» INSTRUCTIONS TO FOLLOW: Once the images are set aside, write out the rest of the records exactly.

» RECORDS FOR PROCESSING:
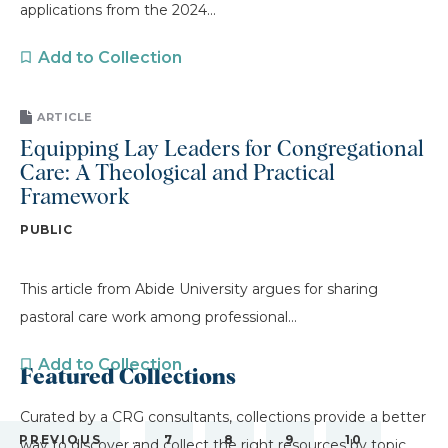
applications from the 2024...
Add to Collection
ARTICLE
Equipping Lay Leaders for Congregational
Care: A Theological and Practical
Framework
PUBLIC
This article from Abide University argues for sharing
pastoral care work among professional...
Add to Collection
Featured Collections
Curated by a CRG consultants, collections provide a better
…
PREVIOUS
7
8
9
10
way to discover and collect the right resources by topic.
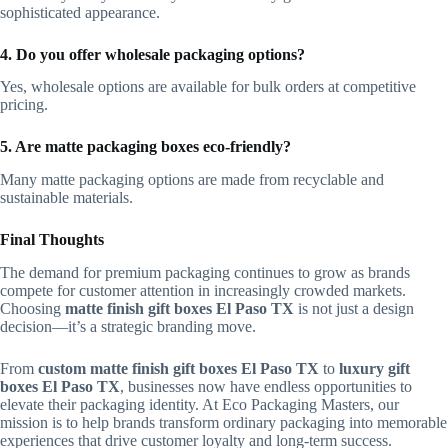
sophisticated appearance.
4. Do you offer wholesale packaging options?
Yes, wholesale options are available for bulk orders at competitive
pricing.
5. Are matte packaging boxes eco-friendly?
Many matte packaging options are made from recyclable and
sustainable materials.
Final Thoughts
The demand for premium packaging continues to grow as brands
compete for customer attention in increasingly crowded markets.
Choosing
matte finish gift boxes El Paso TX
is not just a design
decision—it’s a strategic branding move.
From
custom matte finish gift boxes El Paso TX
to
luxury gift
boxes El Paso TX
, businesses now have endless opportunities to
elevate their packaging identity. At Eco Packaging Masters, our
mission is to help brands transform ordinary packaging into memorable
experiences that drive customer loyalty and long-term success.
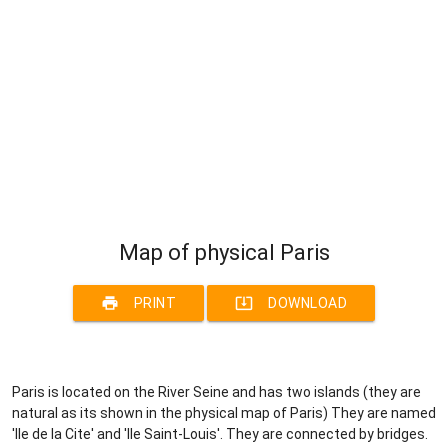
Map of physical Paris
print
system_update_alt
PRINT
DOWNLOAD
Paris is located on the River Seine and has two islands (they are
natural as its shown in the physical map of Paris) They are named
'Ile de la Cite' and 'Ile Saint-Louis'. They are connected by bridges.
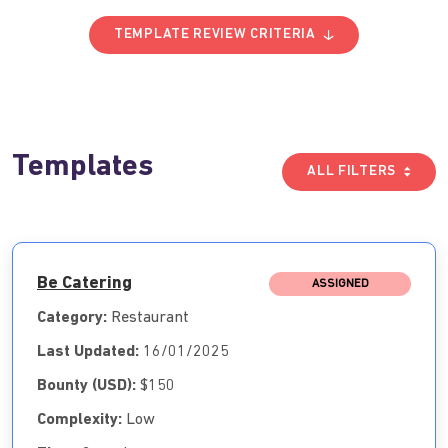
TEMPLATE REVIEW CRITERIA
Templates
ALL FILTERS
Be Catering
ASSIGNED
Category:
Restaurant
Last Updated:
16/01/2025
Bounty (USD):
$150
Complexity:
Low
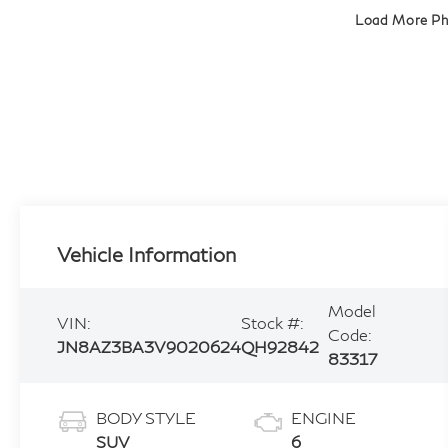
Load More P
Vehicle Information
Model
VIN:
Stock #:
Code:
JN8AZ3BA3V9020624
QH92842
83317
BODY STYLE
ENGINE
SUV
6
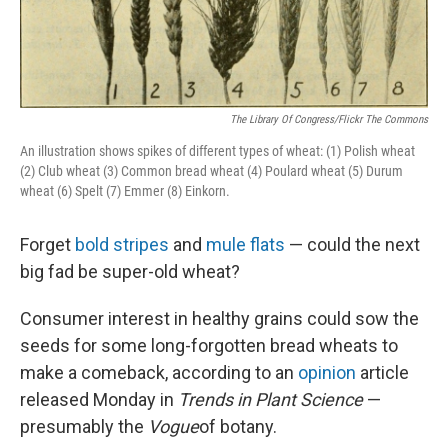
The Library Of Congress/Flickr The Commons
An illustration shows spikes of different types of wheat: (1) Polish wheat
(2) Club wheat (3) Common bread wheat (4) Poulard wheat (5) Durum
wheat (6) Spelt (7) Emmer (8) Einkorn.
Forget
bold stripes
and
mule flats
— could the next
big fad be super-old wheat?
Consumer interest in healthy grains could sow the
seeds for some long-forgotten bread wheats to
make a comeback, according to an
opinion
article
released Monday in
Trends in Plant Science
—
presumably the
Vogue
of botany.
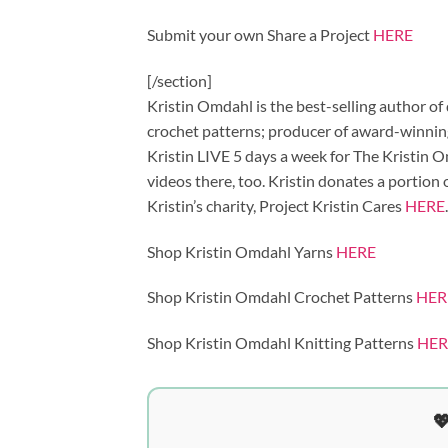
Submit your own Share a Project
HERE
[/section]
Kristin Omdahl is the best-selling author of
crochet patterns; producer of award-winning
Kristin LIVE 5 days a week for The Kristin
videos there, too. Kristin donates a portion
Kristin’s charity, Project Kristin Cares
HERE
.
Shop Kristin Omdahl Yarns
HERE
Shop Kristin Omdahl Crochet Patterns
HER
Shop Kristin Omdahl Knitting Patterns
HER
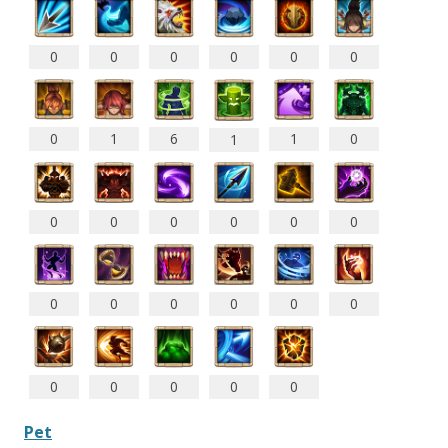
0
0
0
0
0
0
0
1
6
1
0
1
0
0
0
0
0
0
0
0
0
0
0
0
0
0
0
0
0
Pet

» SOLUTION FOR THIS PROBLEM:
applications from the 2024...
Add to Collection
ARTICLE
Equipping Lay Leaders for Congregational
Care: A Theological and Practical
Framework
PUBLIC
This article from Abide University argues for sharing
pastoral care work among professional...
Add to Collection
Featured Collections
Curated by a CRG consultants, collections provide a better
…
PREVIOUS
7
8
9
10
way to discover and collect the right resources by topic.
sophisticated appearance.
4. Do you offer wholesale packaging options?
Yes, wholesale options are available for bulk orders at competitive
pricing.
5. Are matte packaging boxes eco-friendly?
Many matte packaging options are made from recyclable and
sustainable materials.
Final Thoughts
The demand for premium packaging continues to grow as brands
compete for customer attention in increasingly crowded markets.
Choosing
matte finish gift boxes El Paso TX
is not just a design
decision—it’s a strategic branding move.
From
custom matte finish gift boxes El Paso TX
to
luxury gift
boxes El Paso TX
, businesses now have endless opportunities to
elevate their packaging identity. At Eco Packaging Masters, our
mission is to help brands transform ordinary packaging into memorable
experiences that drive customer loyalty and long-term success.
Map of physical Paris
print
system_update_alt
PRINT
DOWNLOAD
Paris is located on the River Seine and has two islands (they are
natural as its shown in the physical map of Paris) They are named
'Ile de la Cite' and 'Ile Saint-Louis'. They are connected by bridges.
TEMPLATE REVIEW CRITERIA
Templates
ALL FILTERS
Be Catering
ASSIGNED
Category:
Restaurant
Last Updated:
16/01/2025
Bounty (USD):
$150
Complexity:
Low
Load More P
Vehicle Information
Model
VIN:
Stock #:
Code:
JN8AZ3BA3V9020624
QH92842
83317
BODY STYLE
ENGINE
SUV
6
The Library Of Congress/Flickr The Commons
An illustration shows spikes of different types of wheat: (1) Polish wheat
(2) Club wheat (3) Common bread wheat (4) Poulard wheat (5) Durum
wheat (6) Spelt (7) Emmer (8) Einkorn.
Forget
bold stripes
and
mule flats
— could the next
big fad be super-old wheat?
Consumer interest in healthy grains could sow the
seeds for some long-forgotten bread wheats to
make a comeback, according to an
opinion
article
released Monday in
Trends in Plant Science
—
presumably the
Vogue
of botany.
Submit your own Share a Project
HERE
[/section]
Kristin Omdahl is the best-selling author of
crochet patterns; producer of award-winning
Kristin LIVE 5 days a week for The Kristin
videos there, too. Kristin donates a portion
Kristin’s charity, Project Kristin Cares
HERE
.
Shop Kristin Omdahl Yarns
HERE
Shop Kristin Omdahl Crochet Patterns
HER
Shop Kristin Omdahl Knitting Patterns
HER
0
0
0
0
0
0
0
1
6
1
0
1
0
0
0
0
0
0
0
0
0
0
0
0
0
0
0
0
0
Pet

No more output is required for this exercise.